One of the problems with the Internet of Things, or any embedded device, is how to get power. Batteries are better than ever and circuits are low power. But you still have to eventually replace or recharge a battery. Not everything can plug into a wall, and fuel cells need consumables.
University of Washington researchers are turning to a harvesting approach. Their open source WISP board has a sensor and a CPU that draws power from an RFID reader. To save power during communication, the device backscatters incoming radio waves, which means it doesn’t consume a lot of its own power during transmissions.
The big news is that TU Delft has contributed code to allow WISP to reprogram wirelessly. You can see a video about the innovation below. The source code is on GitHub. Previously, a WISP had to connect to a PC to receive a new software load.
Of course, RFID tags already grab power from RFID readers. However, a normal RFID tag doesn’t have any processing power or sensor inputs. The WISP has a 16-bit CPU. Development is currently on version five. There is also a version that can interface with the NFC readers common in modern smartphones and other devices.
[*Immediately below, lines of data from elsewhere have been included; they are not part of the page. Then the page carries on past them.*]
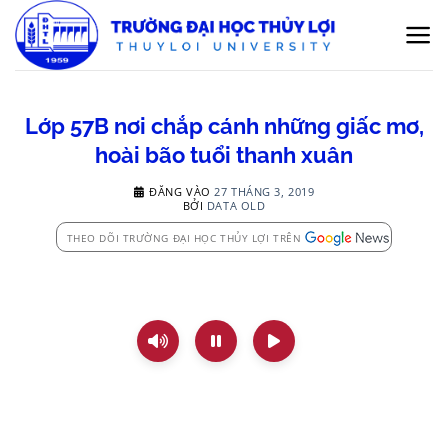
Bỏ
qua
nội
dung
Lớp 57B nơi chắp cánh những giấc mơ,
hoài bão tuổi thanh xuân
ĐĂNG VÀO
27 THÁNG 3, 2019
BỞI
DATA OLD
THEO DÕI TRƯỜNG ĐẠI HỌC THỦY LỢI TRÊN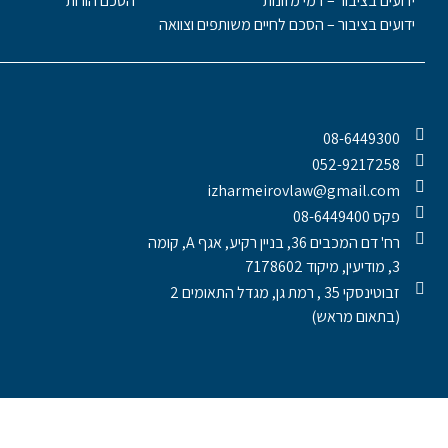
ידועים בציבור – דמי מזונות
הסכם הורות
ידועים בציבור – הסכם לחיים משותפים וצוואה
08-6449300
052-9217258
izharmeirovlaw@gmail.com
פקס 08-6449400
רח' דם המכבים 36, בניין רקיע, אגף A, קומה
3, מודיעין, מיקוד 7178602
זבוטינסקי 35 , רמת גן, מגדל התאומים 2
(בתאום מראש)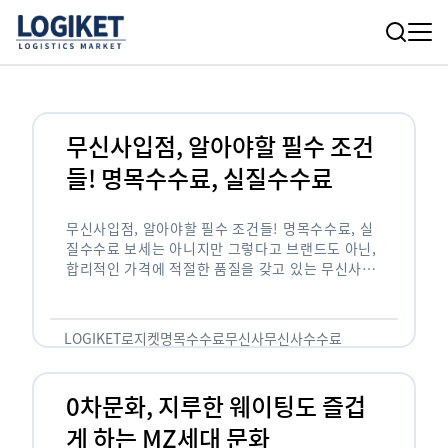
무신사입점, 알아야할 필수 조건
들! 명목수수료, 실질수수료
무신사입점, 알아야할 필수 조건들! 명목수수료, 실
질수수료 보세는 아니지만 그렇다고 브랜드도 아닌,
합리적인 가격에 적절한 품질을 갖고 있는 무신사!
한국의 유니클로라는 키워드를 갖고있는 무신사라는
플랫폼은 국내 최대 규모의 온라인 패션 …
LOGIKET
로지켓
명목수수료
무신사
무신사수수료
무신사입점
0차문화, 지루한 웨이팅도 즐겁
게 하는 MZ세대 문화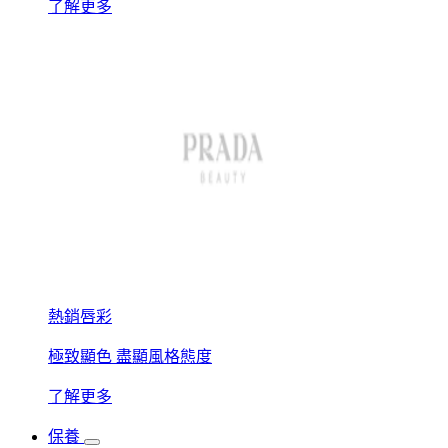
了解更多
熱銷唇彩
極致顯色 盡顯風格態度
了解更多
保養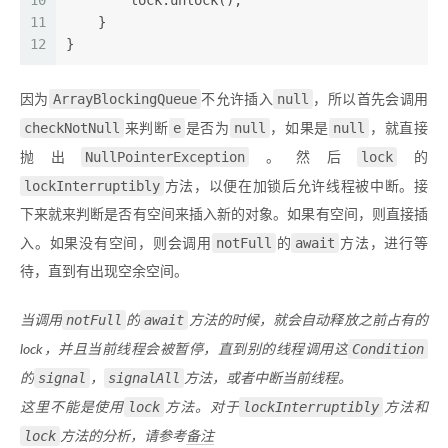
10
        lock.unlock();
11
    }
12
}
ArrayBlockingQueue
null
因为
不允许插入
，所以首先会调用
checkNotNull
e
null
null
来判断
是否为
，如果是
，就直接
NullPointerException
lock
抛出
。然后
的
lockInterruptibly
方法，以便在加锁后允许线程被中断。接
下来就来判断是否有空间来插入新的对象。如果有空间，则直接插
notFull
await
入。如果没有空间，则会调用
的
方法，进行等
待，直到有出现空余空间。
notFull
await
当调用
的
方法的时候，就会自动释放之前占有的
Condition
lock，并且当前线程会被暂停，直到别的线程调用这
signal
signalAll
的
，
方法，或者中断当前线程。
lock
lockInterruptibly
这里不能是使用
方法。对于
方法和
lock
方法的分析，请参考
备注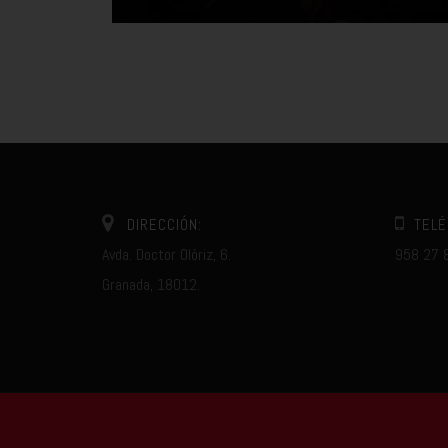
DIRECCIÓN:
TELÉ
Avda. Doctor Olóriz, 6.
958 27 
Granada, 18012.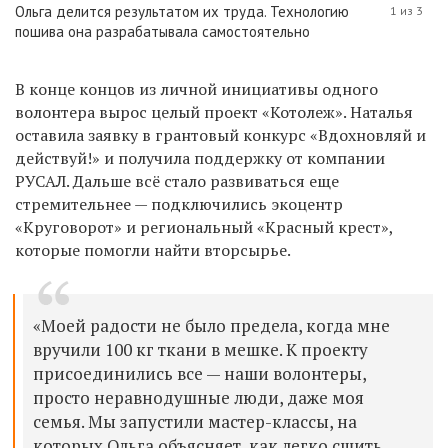
Ольга делится результатом их труда. Технологию
1 из 3
пошива она разрабатывала самостоятельно
В конце концов из личной инициативы одного
волонтера вырос целый проект «Котолеж». Наталья
оставила заявку в грантовый конкурс «Вдохновляй и
действуй!» и получила поддержку от компании
РУСАЛ. Дальше всё стало развиваться еще
стремительнее — подключились экоцентр
«Круговорот» и региональный «Красный крест»,
которые помогли найти вторсырье.
«Моей радости не было предела, когда мне
вручили 100 кг ткани в мешке. К проекту
присоединились все — наши волонтеры,
просто неравнодушные люди, даже моя
семья. Мы запустили мастер-классы, на
которых Ольга объясняет, как легко сшить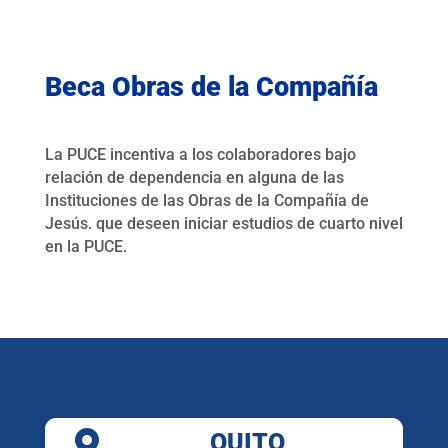
Beca Obras de la Compañía
La PUCE incentiva a los colaboradores bajo
relación de dependencia en alguna de las
Instituciones de las Obras de la Compañía de
Jesús. que deseen iniciar estudios de cuarto nivel
en la PUCE
.

QUITO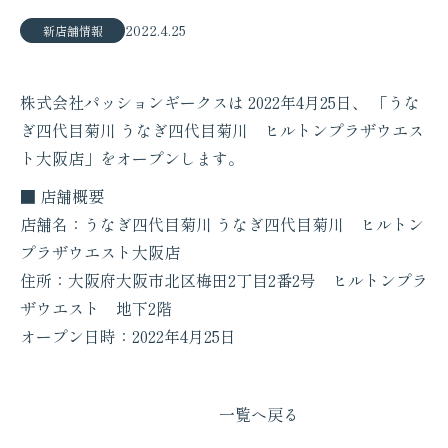
2022.4.25
新店舗情報
株式会社パッションギークスは 2022年4月25日、 「うな
ぎ四代目菊川 うなぎ四代目菊川 ヒルトンプラザウエス
ト大阪店」をオープンします。
■ 店舗概要
店舗名：うなぎ四代目菊川 うなぎ四代目菊川 ヒルトン
プラザウエスト大阪店
住所：大阪府大阪市北区梅田2丁目2番2号 ヒルトンプラ
ザウエスト 地下2階
オープン日時：2022年4月25日
一覧へ戻る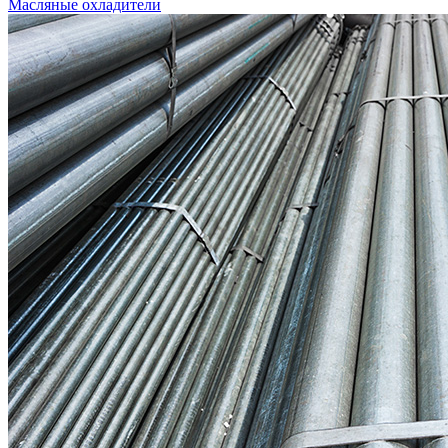
Масляные охладители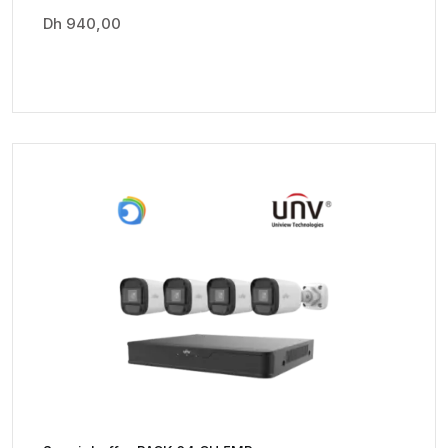
Dh
940,00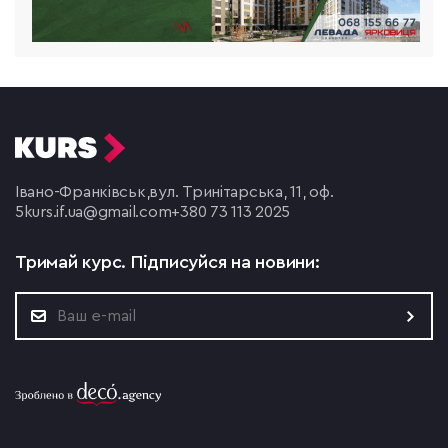
Івано-Франківськ,
вул. Тринітарська, 11, оф.
5
kurs.if.ua@gmail.com
+380 73 113 2025
Тримай курс.
Підписуйся на новини: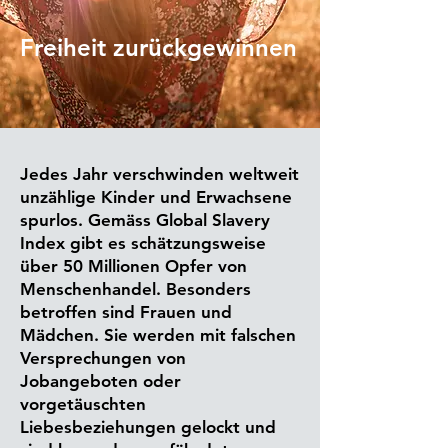
Freiheit zurückgewinnen
Jedes Jahr verschwinden weltweit
unzählige Kinder und Erwachsene
spurlos. Gemäss Global Slavery
Index gibt es schätzungsweise
über 50 Millionen Opfer von
Menschenhandel. Besonders
betroffen sind Frauen und
Mädchen. Sie werden mit falschen
Versprechungen von
Jobangeboten oder
vorgetäuschten
Liebesbeziehungen gelockt und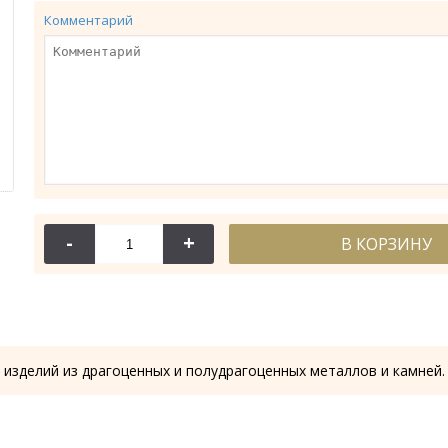
Комментарий
-
+
В КОРЗИНУ
114-044
114-044А
Крест требный
Крест требный
28.53 гр.
28.61 гр.
 изделий из драгоценных и полудрагоценных металлов и камней.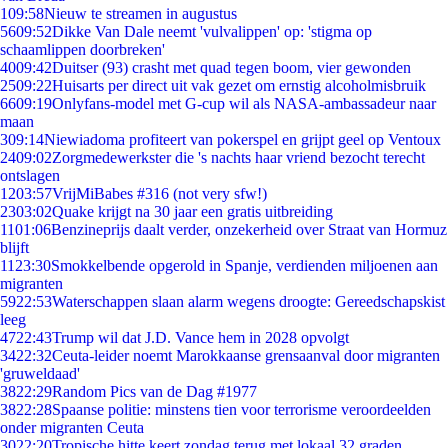
1
09:58
Nieuw te streamen in augustus
56
09:52
Dikke Van Dale neemt 'vulvalippen' op: 'stigma op
schaamlippen doorbreken'
40
09:42
Duitser (93) crasht met quad tegen boom, vier gewonden
25
09:22
Huisarts per direct uit vak gezet om ernstig alcoholmisbruik
66
09:19
Onlyfans-model met G-cup wil als NASA-ambassadeur naar
maan
3
09:14
Niewiadoma profiteert van pokerspel en grijpt geel op Ventoux
24
09:02
Zorgmedewerkster die 's nachts haar vriend bezocht terecht
ontslagen
12
03:57
VrijMiBabes #316 (not very sfw!)
23
03:02
Quake krijgt na 30 jaar een gratis uitbreiding
11
01:06
Benzineprijs daalt verder, onzekerheid over Straat van Hormuz
blijft
11
23:30
Smokkelbende opgerold in Spanje, verdienden miljoenen aan
migranten
59
22:53
Waterschappen slaan alarm wegens droogte: Gereedschapskist
leeg
47
22:43
Trump wil dat J.D. Vance hem in 2028 opvolgt
34
22:32
Ceuta-leider noemt Marokkaanse grensaanval door migranten
'gruweldaad'
38
22:29
Random Pics van de Dag #1977
38
22:28
Spaanse politie: minstens tien voor terrorisme veroordeelden
onder migranten Ceuta
30
22:20
Tropische hitte keert zondag terug met lokaal 32 graden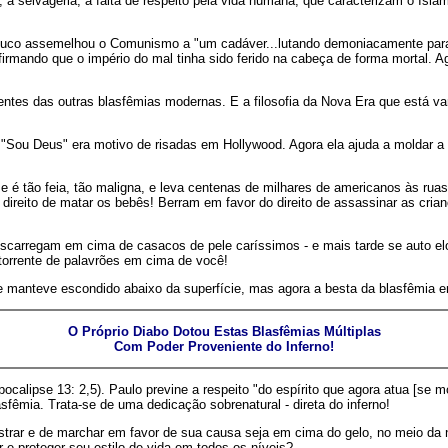
ia, a selvageria, a falta de respeito pela vida humana, que caracterizam o Is
uco assemelhou o Comunismo a "um cadáver...lutando demoniacamente para s
firmando que o império do mal tinha sido ferido na cabeça de forma morta
scentes das outras blasfêmias modernas. E a filosofia da Nova Era que está
 "Sou Deus" era motivo de risadas em Hollywood. Agora ela ajuda a moldar 
s e é tão feia, tão maligna, e leva centenas de milhares de americanos às rua
direito de matar os bebês! Berram em favor do direito de assassinar as cria
scarregam em cima de casacos de pele caríssimos - e mais tarde se auto elo
torrente de palavrões em cima de você!
se manteve escondido abaixo da superfície, mas agora a besta da blasfêmia 
O Próprio Diabo Dotou Estas Blasfêmias Múltiplas
Com Poder Proveniente do Inferno!
pocalipse 13: 2,5). Paulo previne a respeito "do espírito que agora atua [se m
fêmia. Trata-se de uma dedicação sobrenatural - direta do inferno!
ar e de marchar em favor de sua causa seja em cima do gelo, no meio da n
r e proteger seu estilo de vida em todos os níveis?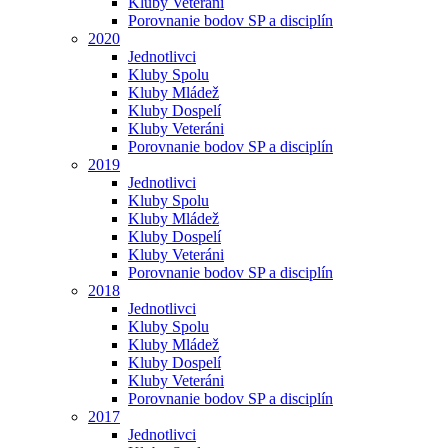
Kluby Veteráni
Porovnanie bodov SP a disciplín
2020
Jednotlivci
Kluby Spolu
Kluby Mládež
Kluby Dospelí
Kluby Veteráni
Porovnanie bodov SP a disciplín
2019
Jednotlivci
Kluby Spolu
Kluby Mládež
Kluby Dospelí
Kluby Veteráni
Porovnanie bodov SP a disciplín
2018
Jednotlivci
Kluby Spolu
Kluby Mládež
Kluby Dospelí
Kluby Veteráni
Porovnanie bodov SP a disciplín
2017
Jednotlivci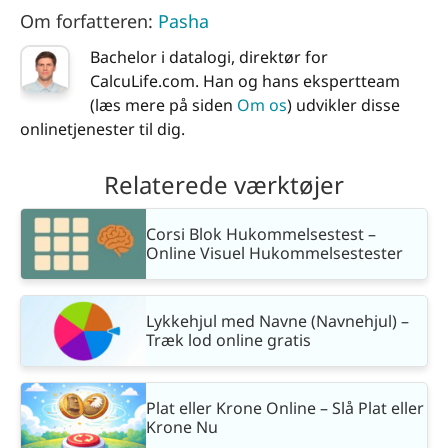
Om forfatteren:
Pasha
Bachelor i datalogi, direktør for
CalcuLife.com. Han og hans ekspertteam
(læs mere på siden
Om os
) udvikler disse
onlinetjenester til dig.
Relaterede værktøjer
Corsi Blok Hukommelsestest –
Online Visuel Hukommelsestester
Lykkehjul med Navne (Navnehjul) –
Træk lod online gratis
Plat eller Krone Online – Slå Plat eller
Krone Nu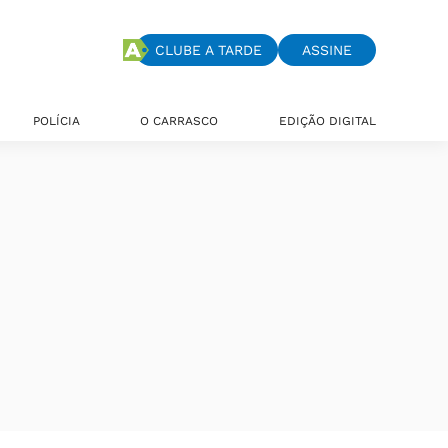
CLUBE A TARDE
ASSINE
POLÍCIA
O CARRASCO
EDIÇÃO DIGITAL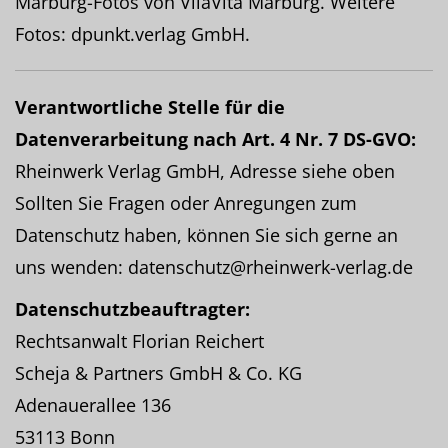
Marburg-Fotos von VilaVita Marburg. Weitere
Fotos: dpunkt.verlag GmbH.
Verantwortliche Stelle für die
Datenverarbeitung nach Art. 4 Nr. 7 DS-GVO:
Rheinwerk Verlag GmbH, Adresse siehe oben
Sollten Sie Fragen oder Anregungen zum
Datenschutz haben, können Sie sich gerne an
uns wenden: datenschutz@rheinwerk-verlag.de
Datenschutzbeauftragter:
Rechtsanwalt Florian Reichert
Scheja & Partners GmbH & Co. KG
Adenauerallee 136
53113 Bonn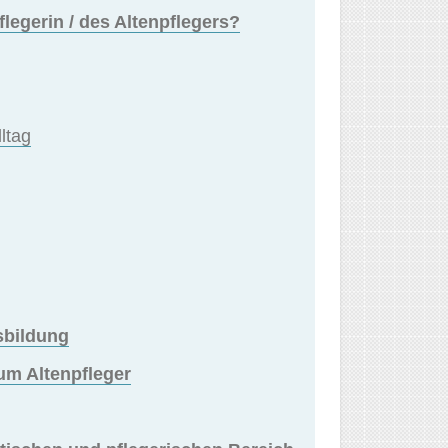
flegerin / des Altenpflegers?
lltag
sbildung
um Altenpfleger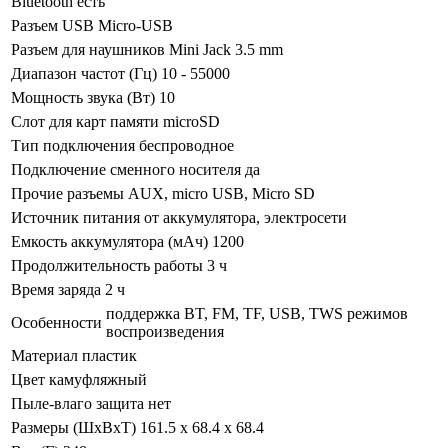
Bluetooth
есть
Разъем USB
Micro-USB
Разъем для наушников
Mini Jack 3.5 mm
Диапазон частот (Гц)
10 - 55000
Мощность звука (Вт)
10
Слот для карт памяти
microSD
Тип подключения
беспроводное
Подключение сменного носителя
да
Прочие разъемы
AUX, micro USB, Micro SD
Источник питания
от аккумулятора, электросети
Емкость аккумулятора (мАч)
1200
Продолжительность работы
3 ч
Время заряда
2 ч
поддержка BT, FM, TF, USB, TWS режимов
Особенности
воспроизведения
Материал
пластик
Цвет
камуфляжный
Пыле-влаго защита
нет
Размеры (ШхВхТ)
161.5 x 68.4 x 68.4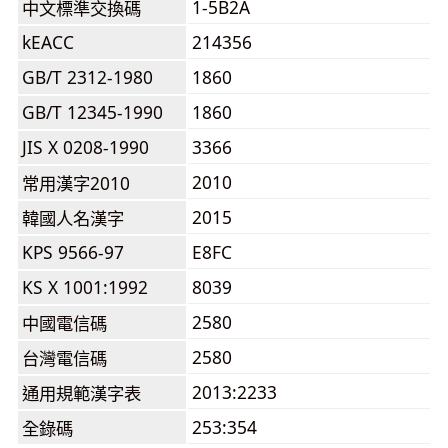
1-5B2A
中文標準交換碼
kEACC
214356
GB/T 2312-1980
1860
GB/T 12345-1990
1860
JIS X 0208-1990
3366
2010
常用漢字2010
2015
韓國人名漢字
KPS 9566-97
E8FC
KS X 1001:1992
8039
2580
中國電信碼
2580
台灣電信碼
2013:2233
通用規範漢字表
253:354
全錄碼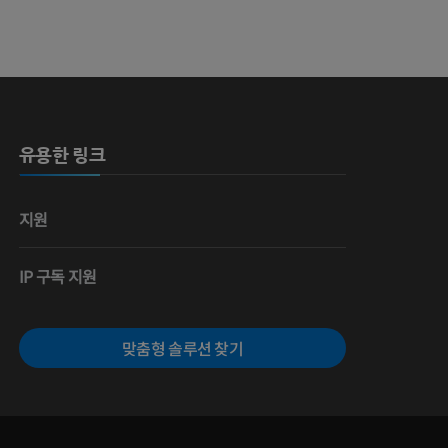
 뼈
유용한 링크
영술
지원
IP 구독 지원
맞춤형 솔루션 찾기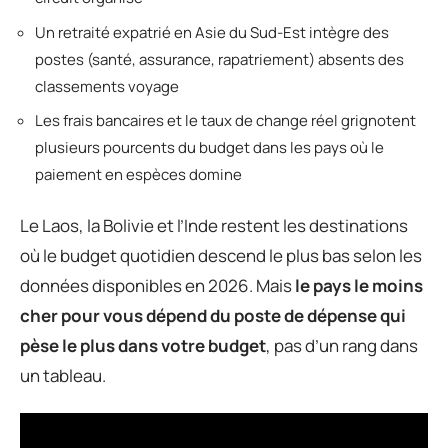
Un retraité expatrié en Asie du Sud-Est intègre des
postes (santé, assurance, rapatriement) absents des
classements voyage
Les frais bancaires et le taux de change réel grignotent
plusieurs pourcents du budget dans les pays où le
paiement en espèces domine
Le Laos, la Bolivie et l’Inde restent les destinations
où le budget quotidien descend le plus bas selon les
données disponibles en 2026. Mais
le pays le moins
cher pour vous dépend du poste de dépense qui
pèse le plus dans votre budget
, pas d’un rang dans
un tableau.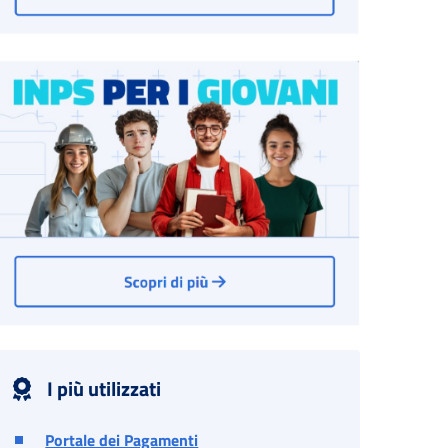
I più utilizzati
Portale dei Pagamenti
There are also similar devices that attempt to harvest energy from ambient sources (radio and television broadcasts, for example). One big advantage to not having batteries is that the devices can be placed where they are inaccessible. For example, a building could have sensors poured into concrete that inspectors would power and read wirelessly. Obviously, being able to update such a device wirelessly would be a big benefit since you can’t retrieve the device to connect a cable (or a battery) to it.
Stealing power is not a new idea. We’ve looked at heat harvesting before, as well as a carbon monoxide sensor that steals heat from a hot water spigot. Then again, you can also use the power of the human body (no Matrix required).